Extracted page text data:
◇ ◇ ◇ ◇

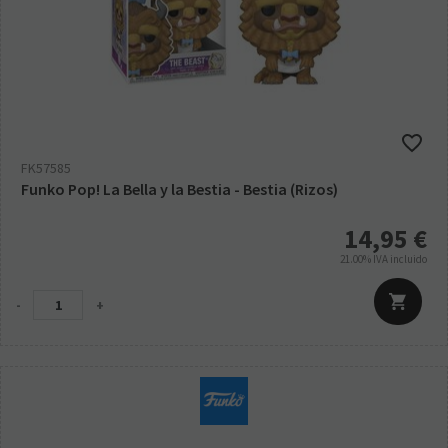
FK57585
Funko Pop! La Bella y la Bestia - Bestia (Rizos)
14,95
€
21.00%
IVA incluido
-
+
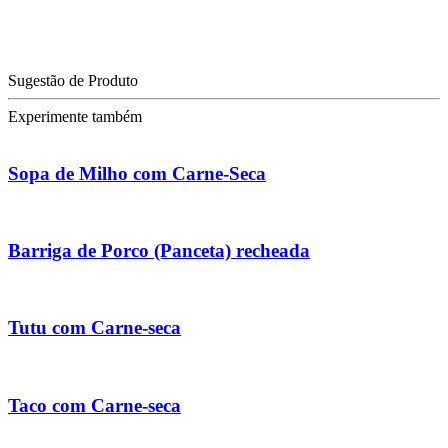
Sugestão de Produto
Experimente também
Sopa de Milho com Carne-Seca
Barriga de Porco (Panceta) recheada
Tutu com Carne-seca
Taco com Carne-seca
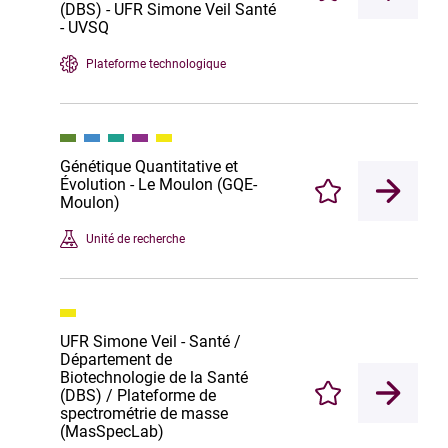
(DBS) - UFR Simone Veil Santé
- UVSQ
Plateforme technologique
Génétique Quantitative et
Évolution - Le Moulon (GQE-
Enregistrer
Moulon)
Unité de recherche
UFR Simone Veil - Santé /
Département de
Biotechnologie de la Santé
(DBS) / Plateforme de
Enregistrer
spectrométrie de masse
(MasSpecLab)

◇ ◇ ◇ ◇

*To do:* A faithful copy is needed: reproduce all of the data above, leaving the pictures out.

*Task result:*
FK57585
Funko Pop! La Bella y la Bestia - Bestia (Rizos)
14,95
€
21.00%
IVA incluido
-
+
Sugestão de Produto
Experimente também
Sopa de Milho com Carne-Seca
Barriga de Porco (Panceta) recheada
Tutu com Carne-seca
Taco com Carne-seca
(DBS) - UFR Simone Veil Santé
- UVSQ
Plateforme technologique
Génétique Quantitative et
Évolution - Le Moulon (GQE-
Enregistrer
Moulon)
Unité de recherche
UFR Simone Veil - Santé /
Département de
Biotechnologie de la Santé
(DBS) / Plateforme de
Enregistrer
spectrométrie de masse
(MasSpecLab)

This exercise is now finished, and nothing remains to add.